To evaluate the impact of commercial B. impatiens colonies on crop visitation under realistic conditions, we explored visitation patterns from a large field study that had been conducted in the prior two years which used colonies without queen excluders from Koppert Biological Systems (Howell, Michigan, USA) in strawberry fields during bloom on eight farms in May 2018 and five farms in May 2019. For this study we selected farms that grew both strawberry, an early blooming crop, as well as tomato, which blooms later in the season and is visited predominantly by bumble bees (Toni, Djossa, Ayenan, & Teka, 2020). Each farm that received colonies was paired with a nearby farm that also grew strawberries and tomatoes but did not receive commercial bumble bee colonies. In total 16 farms were surveyed in 2018 and 10 farms were surveyed in 2019. Strawberry fields were stocked at the recommended density of two colonies per acre of strawberries resulting in a range of 1-16 colonies per farm.  Colonies were arranged in quads and distributed within or at the edge of the field.

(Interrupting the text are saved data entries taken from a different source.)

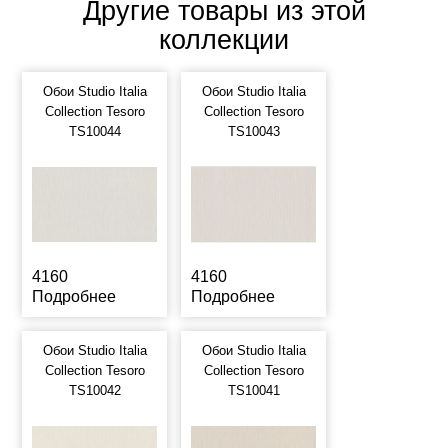
Другие товары из этой
коллекции
Обои Studio Italia
Обои Studio Italia
Collection Tesoro
Collection Tesoro
TS10044
TS10043
4160
4160
Подробнее
Подробнее
Обои Studio Italia
Обои Studio Italia
Collection Tesoro
Collection Tesoro
TS10042
TS10041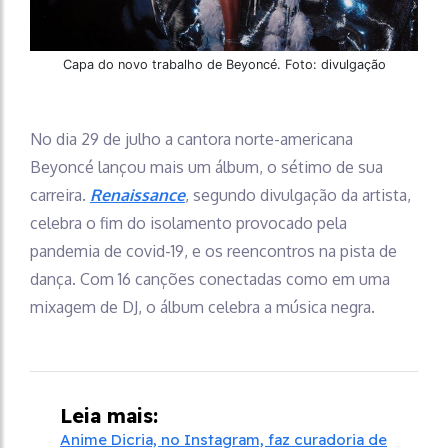
Capa do novo trabalho de Beyoncé. Foto: divulgação
No dia 29 de julho a cantora norte-americana
Beyoncé lançou mais um álbum, o sétimo de sua
carreira.
Renaissance
, segundo divulgação da artista,
celebra o fim do isolamento provocado pela
pandemia de covid-19, e os reencontros na pista de
dança. Com 16 canções conectadas como em uma
mixagem de DJ, o álbum celebra a música negra.
Leia mais:
Anime Dicria, no Instagram, faz curadoria de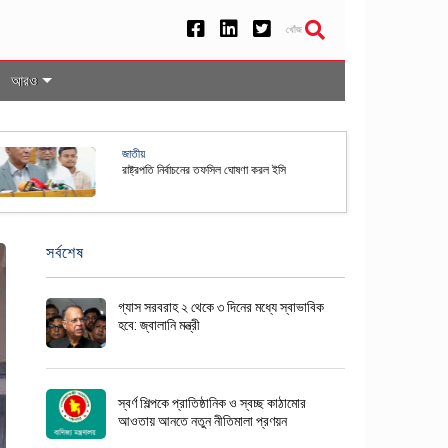
খোঁজ
আরও
েশসহ ৫০ দেশের নাগরিকদের জন্য যুক্তরাষ্ট্রে ভিসা বন্ড ব্যবস্থা স্থায়ী
সর্বশেষ
গ্যাস সরবরাহ ২ থেকে ৩ দিনের মধ্যে স্বাভাবিক
হবে: জ্বালানি মন্ত্রী
স্বর্ণ শিল্পকে প্রাতিষ্ঠানিক ও স্বচ্ছ কাঠামোর
আওতায় আনতে নতুন নীতিমালা প্রণয়ন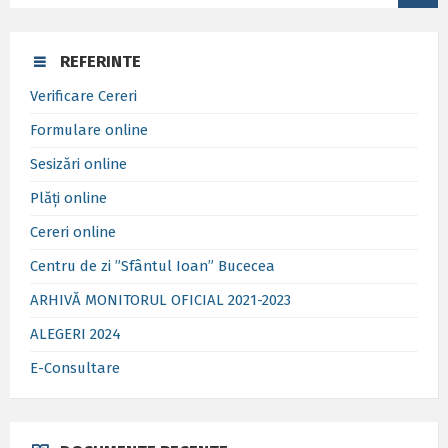
REFERINTE
Verificare Cereri
Formulare online
Sesizări online
Plăți online
Cereri online
Centru de zi ”Sfântul Ioan” Bucecea
ARHIVĂ MONITORUL OFICIAL 2021-2023
ALEGERI 2024
E-Consultare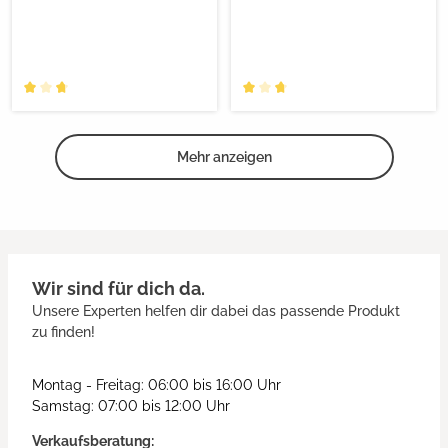
Mehr anzeigen
Wir sind für dich da.
Unsere Experten helfen dir dabei das passende Produkt
zu finden!
Montag - Freitag: 06:00 bis 16:00 Uhr
Samstag: 07:00 bis 12:00 Uhr
Verkaufsberatung: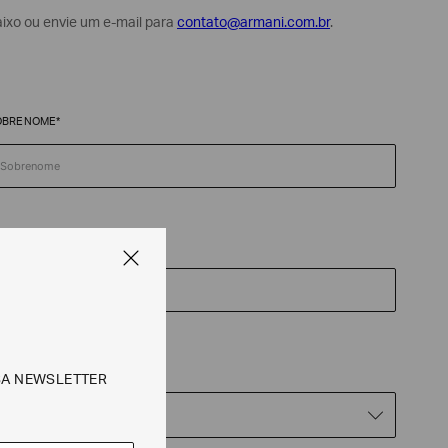
aixo ou envie um e-mail para
contato@armani.com.br
.
OBRENOME*
ELEFONE*
SSUNTO*
SA NEWSLETTER
Assunto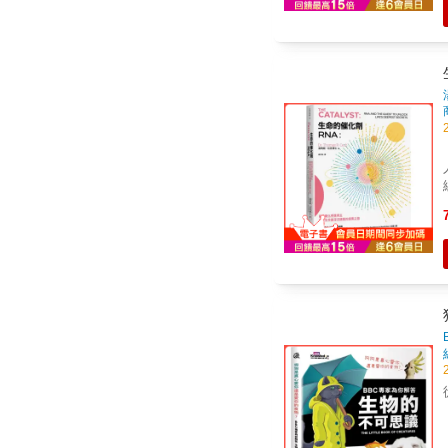
非
吐出獵物
洋電力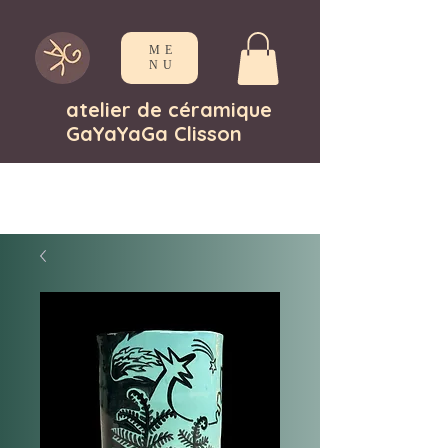
ME
NU
atelier de céramique
GaYaYaGa Clisson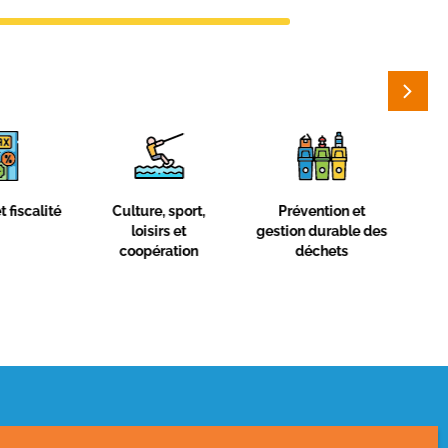
ure, sport,
Prévention et
Cycle de l’eau et
oisirs et
gestion durable des
prévention des
opération
déchets
risques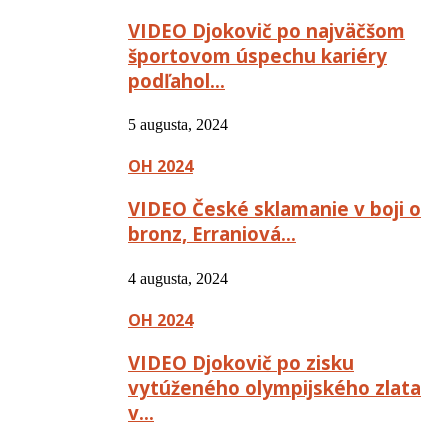
VIDEO Djokovič po najväčšom
športovom úspechu kariéry
podľahol…
5 augusta, 2024
OH 2024
VIDEO České sklamanie v boji o
bronz, Erraniová…
4 augusta, 2024
OH 2024
VIDEO Djokovič po zisku
vytúženého olympijského zlata
v…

            Because this experiment was designed to measure the impact of commercial bumble bee colonies on visitation to both crops, colonies were relocated following strawberry bloom a short distance to tomato field edges on farms that received commercial colonies. We began visitation surveys on tomatoes in early June during 2018 and late June in 2019. On both farms with and without commercial colonies, we recorded visits to tomato flowers by B. impatiens as well as those from wild bees including other bumble bee species during a 30-minute period while walking through the tomato field. A visit and visitor identity were recorded when a bee contacted a tomato flower. Surveyors counted all visits within their visual field while walking at a consistent pace along a row and attempted not to sample the same area in an individual survey bout. Tomato fields were surveyed three times in 2018 and four times in 2019 from early June to early July. Other Bombus species were combined with other wild bee species for analysis as only 0.5% of visits were attributed to these other Bombus species, and failed usurpation attempts were largely constrained to B. impatiens.